We have a loving relasionship most of the time, but when she helps me with my math (she is my tutor) I get quick to anger... or at least being upset. As she is trying to explain something I tense up and look the other way, I argue with her and say she is wrong, when I don't really know how to do it anyway. When she corrects my work I feel like I am under attack and react badly to anything she says. So math time is hell for both of us and we are both phisically and emosionally drained after it. I did not even realize I was doing anything wrong until my dad said I was being abusive. How can I hold my feelings in when I feel she is wrong or while she is correcting my work? I feel really guilty about this stuff :tears: ... I have said sorry many times, but go right back to my ways when we do math together.
Yea I understand.
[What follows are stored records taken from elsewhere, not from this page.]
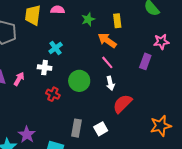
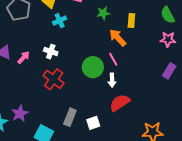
pink star: (161, 42) -> (168, 39), moved
cyan cross: (56, 48) -> (60, 21), moved
purple rectangle: (145, 61) -> (169, 71), moved
green circle: (79, 81) -> (93, 67), moved
red cross: (53, 94) -> (54, 79), size x1.5

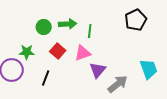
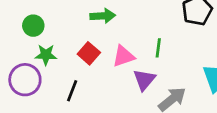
green circle: (44, 27) -> (33, 26), moved
green line: (90, 31) -> (158, 48), moved

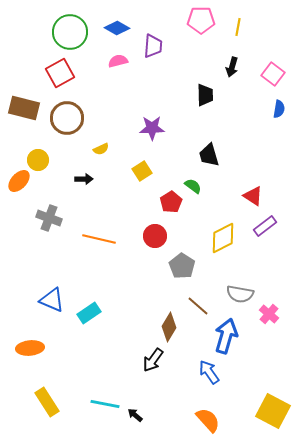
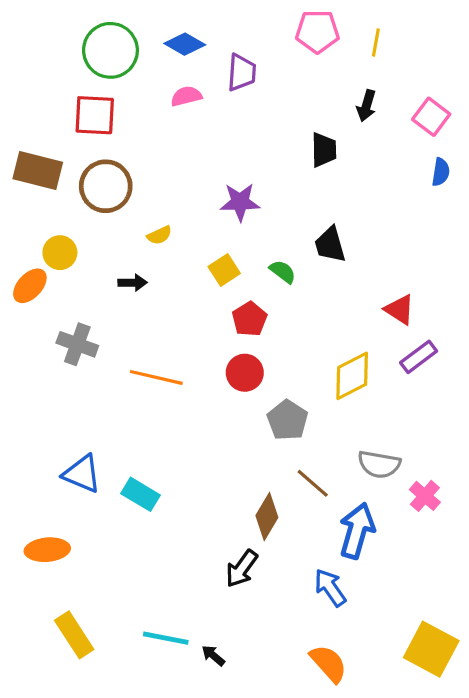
red square: (60, 73) -> (95, 115), turned 32
green semicircle: (193, 186) -> (283, 272), moved
red pentagon: (171, 202) -> (250, 319), moved
cyan rectangle: (89, 313) -> (140, 494), turned 65

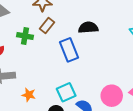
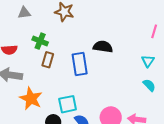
brown rectangle: (47, 26) -> (48, 60), moved, turned -35
orange star: (29, 95) -> (31, 99), size x1.6

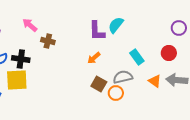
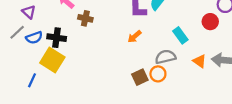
red circle: (169, 53) -> (210, 22), moved
yellow square: (17, 80) -> (52, 60), turned 35
brown square: (99, 84) -> (140, 77), moved, turned 35

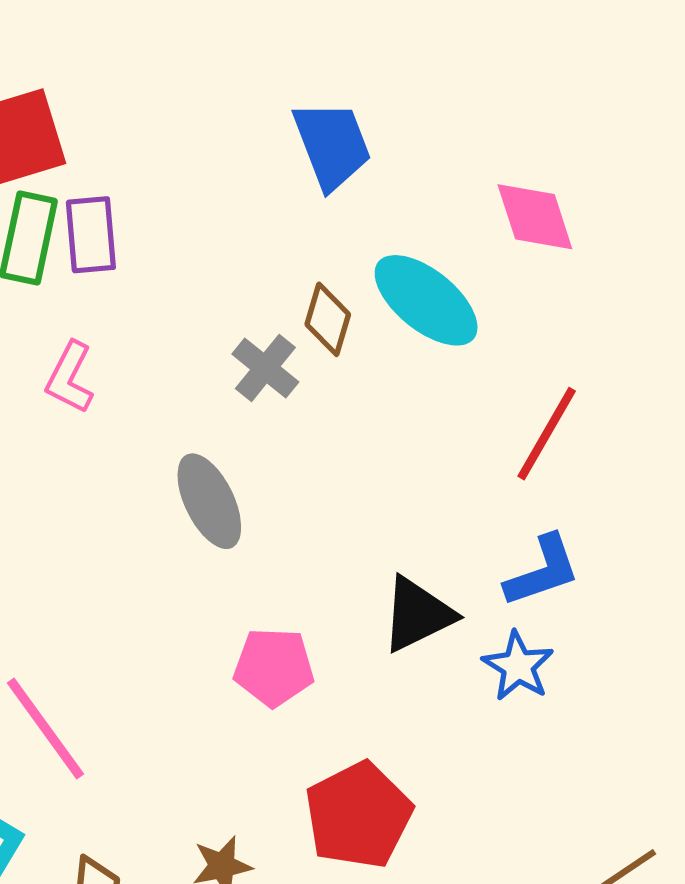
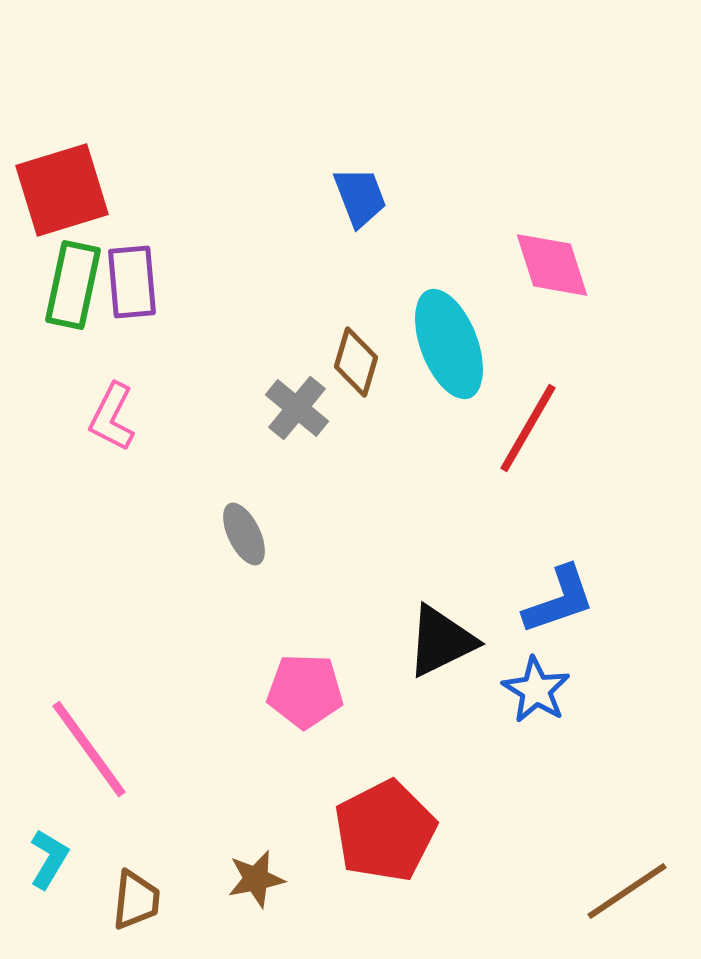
blue trapezoid: (332, 145) -> (360, 197), size x0.7
cyan ellipse: (426, 300) -> (449, 344), turned 30
red line: (547, 434) -> (528, 428), moved
gray ellipse: (209, 501) -> (244, 534), size x0.7

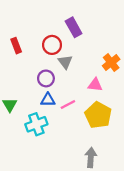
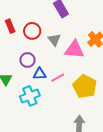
red circle: (52, 45) -> (32, 31), moved
purple circle: (46, 78) -> (28, 60), moved
pink triangle: (95, 85) -> (74, 50), moved, size x1.5

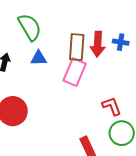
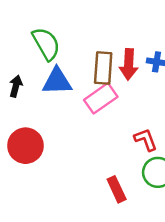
blue triangle: (39, 58) -> (57, 81), size x1.5
pink rectangle: (75, 72) -> (101, 98), turned 32

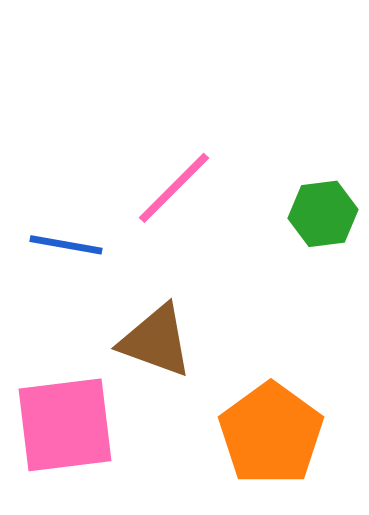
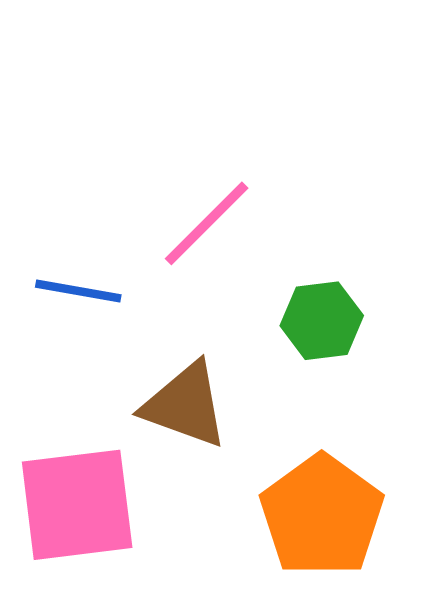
green hexagon: (323, 214) -> (322, 321), moved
I have trouble accepting criticism from my parents, and assuming that for you, this problem only occurs with your parents, I would suggest finding a friend or sibling to help you instead. If this isn't possible, try to sit down and talk with your mom about why you get angry.
a different tutor is good but sounds like you are most frustrated with yourself (because of math ) believe me i get that lol. maybe a talk would be warranted, when you are NOT angry that is.
Honestly, I've never had this problem, so it's hard to understand why you would get upset. It seems illogical for math, probably the least controversial subject. You need to be more objective and realize when she corrects you she's not calling you incompetent. Maybe you have dyscalculia.